龍騎士殿下の恋人役〜その甘さ、本当に必要ですか?
バイキングが乗るドラゴン船は木製の帆船だ。
つまり、マストを無くせば風に乗れない。
一応漕手はあるけど、マストで風を受けての移動が主だろう。
さらに、船底に武器の保管庫と船を安定させるための石を積む底荷があったはず。
これらは全部おばあさまからの知識だ。
「……船に乗る人たちがバイキングなのか捕虜なのかわからない…なら、まず足止めしましょう」
あたしはシルヴィアの目をジッと見てから、ヴァイスさんへ提案した。
「ヴァイスさん。シルヴィアは以前川面を凍らせていましたけど、どのくらいの規模ならば凍らせることができますか?」
「シルヴィアならば…そうですね。本気になれば瞬時に国の半分は氷結できるかと」
話を聴いてびっくりしたけど、これならあたしが考える作戦が実行できる。
今までシルヴィアが実力を発揮出来なかったのは、おそらく人質や捕虜の安全を考えてだろう。
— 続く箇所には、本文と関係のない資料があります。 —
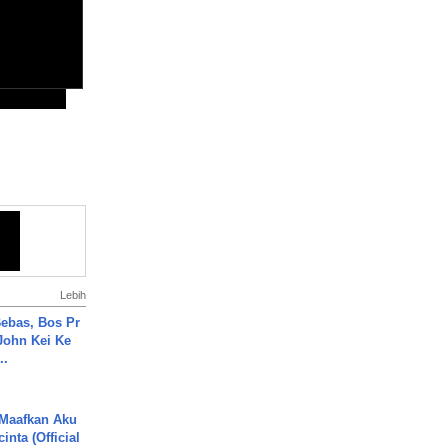
Lebih
ebas, Bos Pr
John Kei Ke
..
 Maafkan Aku
inta (Official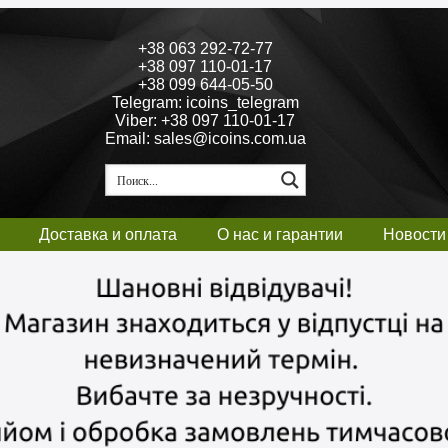
+38 063 292-72-77
+38 097 110-01-17
+38 099 644-05-50
Telegram: icoins_telegram
Viber: +38 097 110-01-17
Email: sales@icoins.com.ua
Доставка и оплата
О нас и гарантии
Новости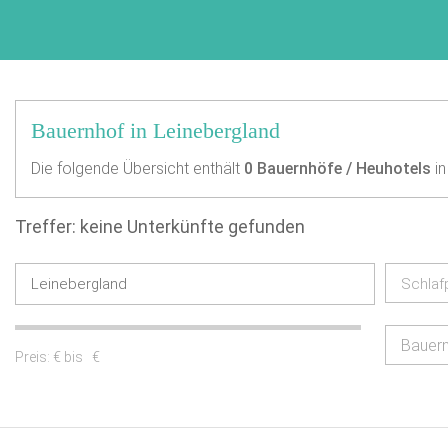
Bauernhof in Leinebergland
Die folgende Übersicht enthält
0
Bauernhöfe / Heuhotels
in
Treffer: keine Unterkünfte gefunden
Schlaf
Bauer
Preis:
€ bis
€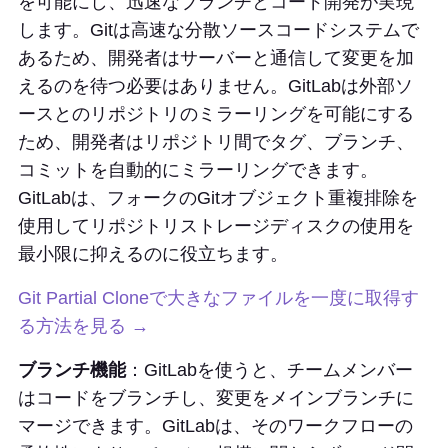
を可能にし、迅速なブランチとコード開発が実現
します。Gitは高速な分散ソースコードシステムで
あるため、開発者はサーバーと通信して変更を加
えるのを待つ必要はありません。GitLabは外部ソ
ースとのリポジトリのミラーリングを可能にする
ため、開発者はリポジトリ間でタグ、ブランチ、
コミットを自動的にミラーリングできます。
GitLabは、フォークのGitオブジェクト重複排除を
使用してリポジトリストレージディスクの使用を
最小限に抑えるのに役立ちます。
Git Partial Cloneで大きなファイルを一度に取得す
る方法を見る →
ブランチ機能
：GitLabを使うと、チームメンバー
はコードをブランチし、変更をメインブランチに
マージできます。GitLabは、そのワークフローの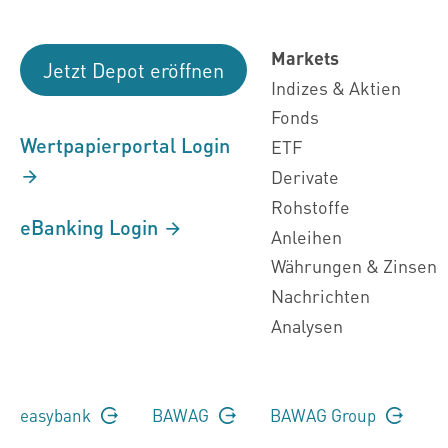
Markets
Jetzt Depot eröffnen
Indizes & Aktien
Fonds
Wertpapierportal Login
ETF
Derivate
Rohstoffe
eBanking Login
Anleihen
Währungen & Zinsen
Nachrichten
Analysen
easybank
BAWAG
BAWAG Group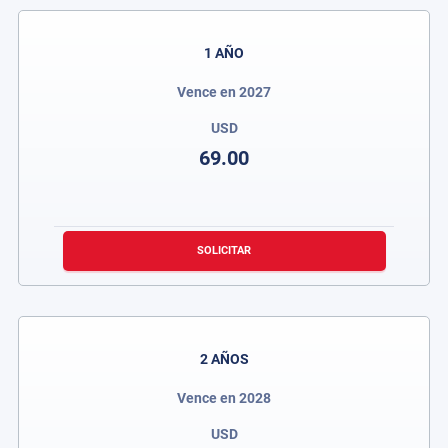
1 AÑO
Vence en 2027
USD
69.00
SOLICITAR
2 AÑOS
Vence en 2028
USD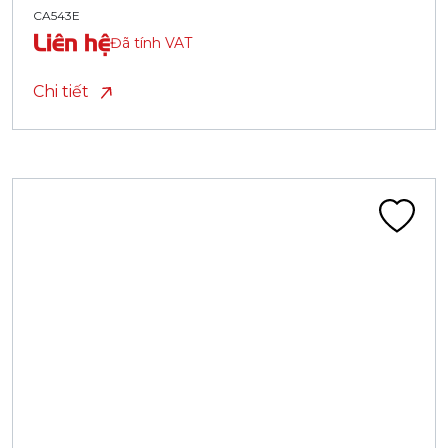
CA543E
Liên hệ
Đã tính VAT
Chi tiết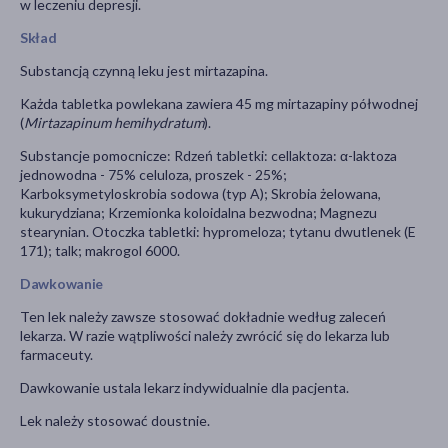
w leczeniu depresji.
Skład
Substancją czynną leku jest mirtazapina.
Każda tabletka powlekana zawiera 45 mg mirtazapiny półwodnej
(
Mirtazapinum hemihydratum
).
Substancje pomocnicze: Rdzeń tabletki: cellaktoza: α-laktoza
jednowodna - 75% celuloza, proszek - 25%;
Karboksymetyloskrobia sodowa (typ A); Skrobia żelowana,
kukurydziana; Krzemionka koloidalna bezwodna; Magnezu
stearynian. Otoczka tabletki: hypromeloza; tytanu dwutlenek (E
171); talk; makrogol 6000.
Dawkowanie
Ten lek należy zawsze stosować dokładnie według zaleceń
lekarza. W razie wątpliwości należy zwrócić się do lekarza lub
farmaceuty.
Dawkowanie ustala lekarz indywidualnie dla pacjenta.
Lek należy stosować doustnie.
ドラゴン船に乗せられた人たちはバイキングと同じ北方系だから、似たような格好をさせられたら見分けがつかない。
だから、ヘタにシルヴィアの氷結の力を使えば彼らを傷つけたり、最悪見せしめに害される恐れがあったんだろう。
でも、今はあたしとバーミリオンがいる。
氷と炎。一見矛盾するけど、最強の力が揃った。